- [INSTRUCTIONS TO FOLLOW]: Nothing in the records should be changed in the copy, though the pictures must be left out.
EXERCISE MATERIALS section start
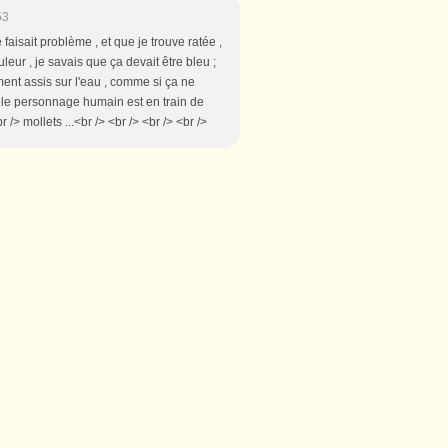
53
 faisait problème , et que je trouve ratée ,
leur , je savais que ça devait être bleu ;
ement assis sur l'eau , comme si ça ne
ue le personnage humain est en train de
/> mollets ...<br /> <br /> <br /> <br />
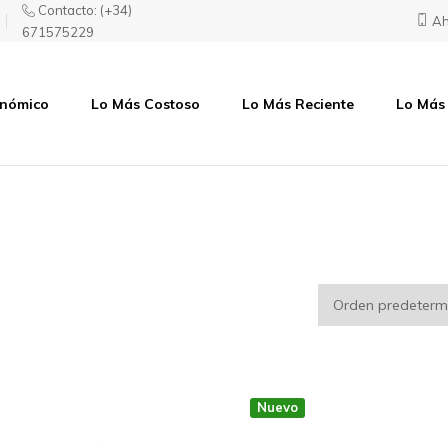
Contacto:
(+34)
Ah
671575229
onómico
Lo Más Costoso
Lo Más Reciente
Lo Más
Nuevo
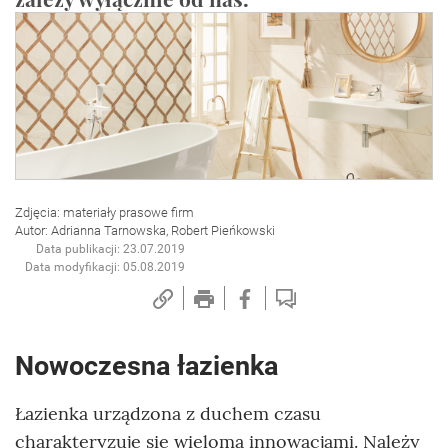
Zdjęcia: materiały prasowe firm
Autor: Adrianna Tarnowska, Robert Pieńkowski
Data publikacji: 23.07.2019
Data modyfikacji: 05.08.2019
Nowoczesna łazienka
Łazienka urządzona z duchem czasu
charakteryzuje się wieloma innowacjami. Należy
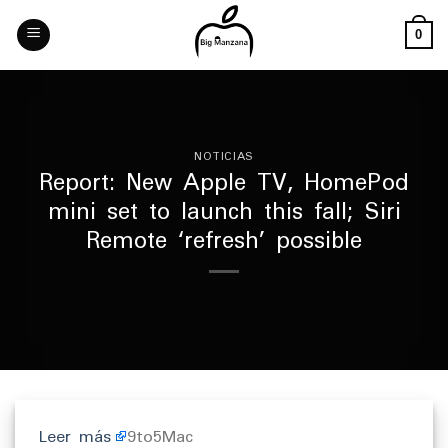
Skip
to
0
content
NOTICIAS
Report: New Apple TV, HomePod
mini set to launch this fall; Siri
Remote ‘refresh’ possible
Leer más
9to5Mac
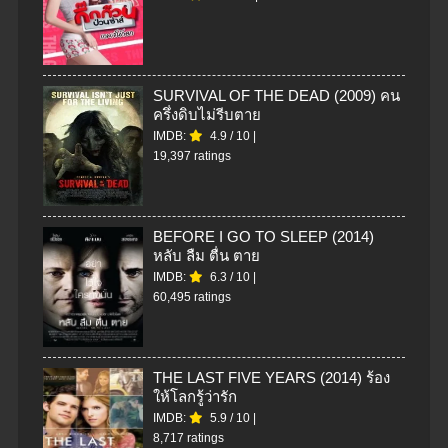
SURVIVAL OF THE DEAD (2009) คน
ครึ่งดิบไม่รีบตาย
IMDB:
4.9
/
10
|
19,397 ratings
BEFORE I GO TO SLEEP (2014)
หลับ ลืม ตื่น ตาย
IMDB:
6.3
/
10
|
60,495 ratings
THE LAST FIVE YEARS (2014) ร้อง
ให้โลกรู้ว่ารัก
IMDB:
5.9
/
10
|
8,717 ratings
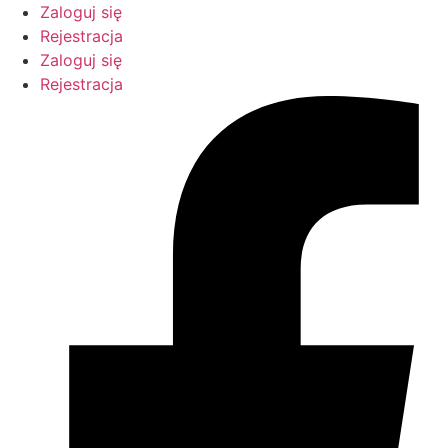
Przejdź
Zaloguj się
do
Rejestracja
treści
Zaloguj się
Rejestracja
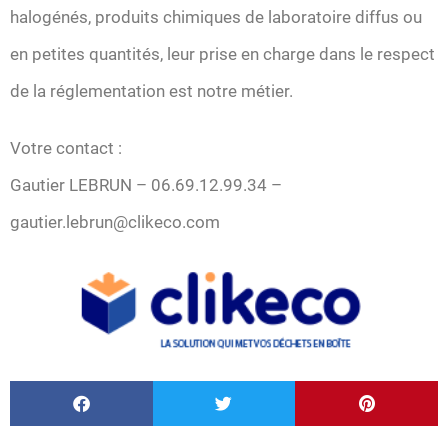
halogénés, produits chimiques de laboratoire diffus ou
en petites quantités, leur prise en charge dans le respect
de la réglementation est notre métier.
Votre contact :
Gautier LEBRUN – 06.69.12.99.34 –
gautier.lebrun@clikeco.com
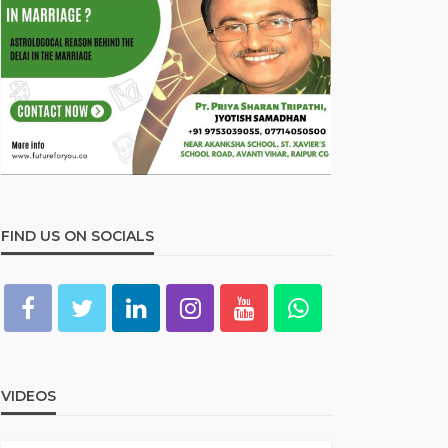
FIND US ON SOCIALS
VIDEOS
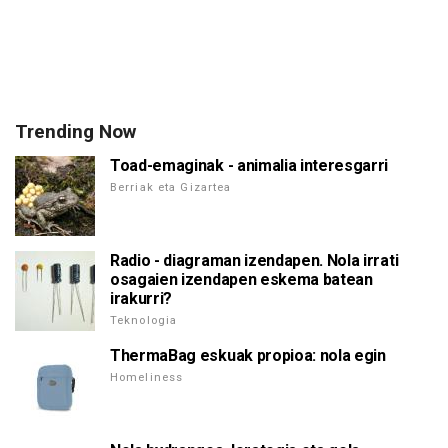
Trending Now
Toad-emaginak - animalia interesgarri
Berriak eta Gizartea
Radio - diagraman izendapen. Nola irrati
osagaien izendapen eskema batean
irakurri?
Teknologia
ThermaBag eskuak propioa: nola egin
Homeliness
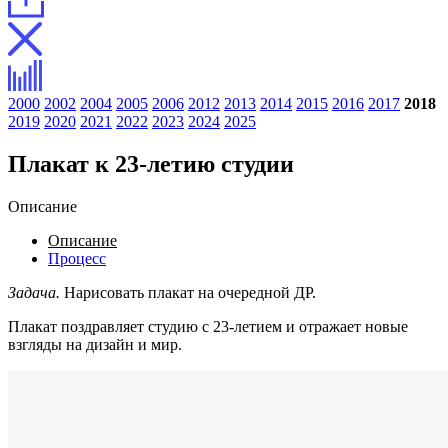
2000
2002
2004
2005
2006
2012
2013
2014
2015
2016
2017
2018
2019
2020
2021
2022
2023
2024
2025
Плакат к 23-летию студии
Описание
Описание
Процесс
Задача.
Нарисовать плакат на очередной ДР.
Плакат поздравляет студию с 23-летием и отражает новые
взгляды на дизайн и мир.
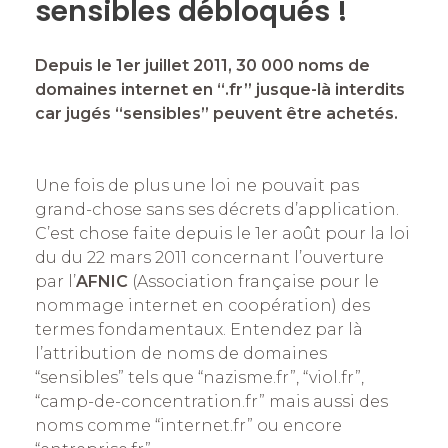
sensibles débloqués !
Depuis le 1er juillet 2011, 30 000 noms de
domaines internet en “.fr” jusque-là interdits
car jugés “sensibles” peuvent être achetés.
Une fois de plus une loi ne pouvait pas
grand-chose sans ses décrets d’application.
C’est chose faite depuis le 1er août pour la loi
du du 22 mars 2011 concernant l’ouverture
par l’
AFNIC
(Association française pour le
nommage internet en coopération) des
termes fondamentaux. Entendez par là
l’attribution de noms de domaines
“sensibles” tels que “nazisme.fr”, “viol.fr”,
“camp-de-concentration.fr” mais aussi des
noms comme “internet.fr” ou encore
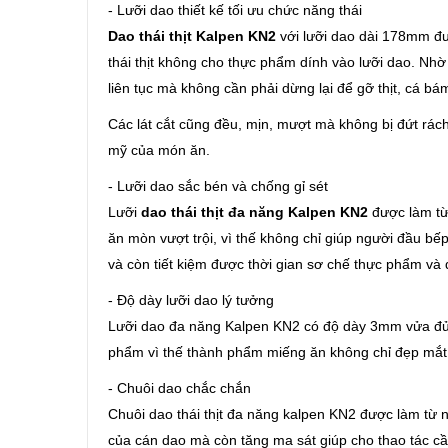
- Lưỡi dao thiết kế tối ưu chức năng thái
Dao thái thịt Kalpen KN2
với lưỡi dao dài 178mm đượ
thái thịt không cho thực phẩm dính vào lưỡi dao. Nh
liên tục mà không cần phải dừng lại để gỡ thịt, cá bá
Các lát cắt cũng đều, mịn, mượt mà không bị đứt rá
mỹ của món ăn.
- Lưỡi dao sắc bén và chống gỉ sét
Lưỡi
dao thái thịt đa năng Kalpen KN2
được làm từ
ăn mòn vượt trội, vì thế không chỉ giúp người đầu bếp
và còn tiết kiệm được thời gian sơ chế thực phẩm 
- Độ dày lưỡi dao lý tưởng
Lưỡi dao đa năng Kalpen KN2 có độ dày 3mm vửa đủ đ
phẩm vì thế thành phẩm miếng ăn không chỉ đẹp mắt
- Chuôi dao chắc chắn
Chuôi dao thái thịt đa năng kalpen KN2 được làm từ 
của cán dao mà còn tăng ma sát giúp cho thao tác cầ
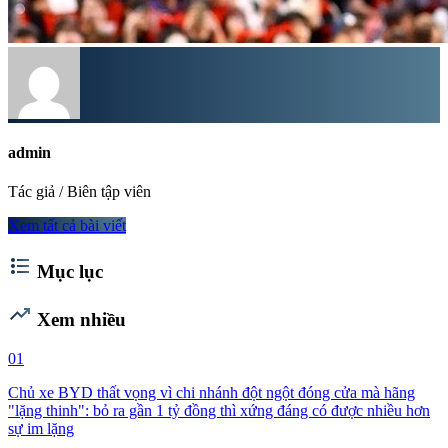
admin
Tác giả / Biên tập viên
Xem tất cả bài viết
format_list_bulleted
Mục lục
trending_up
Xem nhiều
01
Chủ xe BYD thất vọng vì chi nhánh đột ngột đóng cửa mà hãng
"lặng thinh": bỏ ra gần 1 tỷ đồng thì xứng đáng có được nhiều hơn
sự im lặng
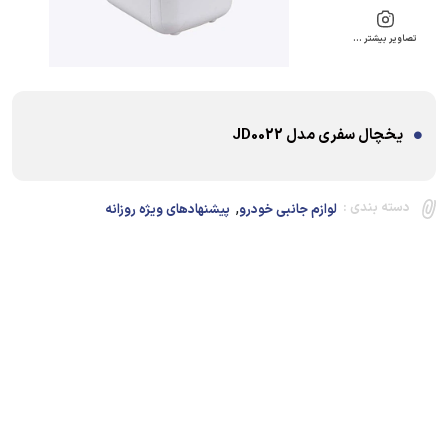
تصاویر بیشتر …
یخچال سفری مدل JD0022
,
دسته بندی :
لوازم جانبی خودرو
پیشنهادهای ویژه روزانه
EXERCISE MATERIALS section end
- [RESPONSE]:
53
 faisait problème , et que je trouve ratée ,
leur , je savais que ça devait être bleu ;
ement assis sur l'eau , comme si ça ne
ue le personnage humain est en train de
/> mollets ...<br /> <br /> <br /> <br />
Contacto:
(+34)
Ah
671575229
onómico
Lo Más Costoso
Lo Más Reciente
Lo Más
Nuevo
Zdjęcia: materiały prasowe firm
Autor: Adrianna Tarnowska, Robert Pieńkowski
Data publikacji: 23.07.2019
Data modyfikacji: 05.08.2019
Nowoczesna łazienka
Łazienka urządzona z duchem czasu
charakteryzuje się wieloma innowacjami. Należy
Skip
to
0
content
NOTICIAS
Report: New Apple TV, HomePod
mini set to launch this fall; Siri
Remote ‘refresh’ possible
Leer más
9to5Mac
SURVIVAL OF THE DEAD (2009) คน
ครึ่งดิบไม่รีบตาย
IMDB:
4.9
/
10
|
19,397 ratings
BEFORE I GO TO SLEEP (2014)
หลับ ลืม ตื่น ตาย
IMDB:
6.3
/
10
|
60,495 ratings
THE LAST FIVE YEARS (2014) ร้อง
ให้โลกรู้ว่ารัก
IMDB:
5.9
/
10
|
8,717 ratings
Przejdź
Zaloguj się
do
Rejestracja
treści
Zaloguj się
Rejestracja
halogénés, produits chimiques de laboratoire diffus ou
en petites quantités, leur prise en charge dans le respect
de la réglementation est notre métier.
Votre contact :
Gautier LEBRUN – 06.69.12.99.34 –
gautier.lebrun@clikeco.com
FIND US ON SOCIALS
VIDEOS
Trending Now
Toad-emaginak - animalia interesgarri
Berriak eta Gizartea
Radio - diagraman izendapen. Nola irrati
osagaien izendapen eskema batean
irakurri?
Teknologia
ThermaBag eskuak propioa: nola egin
Homeliness
2000
2002
2004
2005
2006
2012
2013
2014
2015
2016
2017
2018
2019
2020
2021
2022
2023
2024
2025
Плакат к 23-летию студии
Описание
Описание
Процесс
Задача.
Нарисовать плакат на очередной ДР.
Плакат поздравляет студию с 23-летием и отражает новые
взгляды на дизайн и мир.
sensibles débloqués !
Depuis le 1er juillet 2011, 30 000 noms de
domaines internet en “.fr” jusque-là interdits
car jugés “sensibles” peuvent être achetés.
Une fois de plus une loi ne pouvait pas
grand-chose sans ses décrets d’application.
C’est chose faite depuis le 1er août pour la loi
du du 22 mars 2011 concernant l’ouverture
par l’
AFNIC
(Association française pour le
nommage internet en coopération) des
termes fondamentaux. Entendez par là
l’attribution de noms de domaines
“sensibles” tels que “nazisme.fr”, “viol.fr”,
“camp-de-concentration.fr” mais aussi des
noms comme “internet.fr” ou encore
- Lưỡi dao thiết kế tối ưu chức năng thái
Dao thái thịt Kalpen KN2
với lưỡi dao dài 178mm đượ
thái thịt không cho thực phẩm dính vào lưỡi dao. Nh
liên tục mà không cần phải dừng lại để gỡ thịt, cá bá
Các lát cắt cũng đều, mịn, mượt mà không bị đứt rá
mỹ của món ăn.
- Lưỡi dao sắc bén và chống gỉ sét
Lưỡi
dao thái thịt đa năng Kalpen KN2
được làm từ
ăn mòn vượt trội, vì thế không chỉ giúp người đầu bếp
và còn tiết kiệm được thời gian sơ chế thực phẩm 
- Độ dày lưỡi dao lý tưởng
Lưỡi dao đa năng Kalpen KN2 có độ dày 3mm vửa đủ đ
phẩm vì thế thành phẩm miếng ăn không chỉ đẹp mắt
- Chuôi dao chắc chắn
Chuôi dao thái thịt đa năng kalpen KN2 được làm từ 
của cán dao mà còn tăng ma sát giúp cho thao tác cầ
admin
Tác giả / Biên tập viên
Xem tất cả bài viết
format_list_bulleted
Mục lục
trending_up
Xem nhiều
01
Chủ xe BYD thất vọng vì chi nhánh đột ngột đóng cửa mà hãng
"lặng thinh": bỏ ra gần 1 tỷ đồng thì xứng đáng có được nhiều hơn
sự im lặng
تصاویر بیشتر …
یخچال سفری مدل JD0022
,
دسته بندی :
لوازم جانبی خودرو
پیشنهادهای ویژه روزانه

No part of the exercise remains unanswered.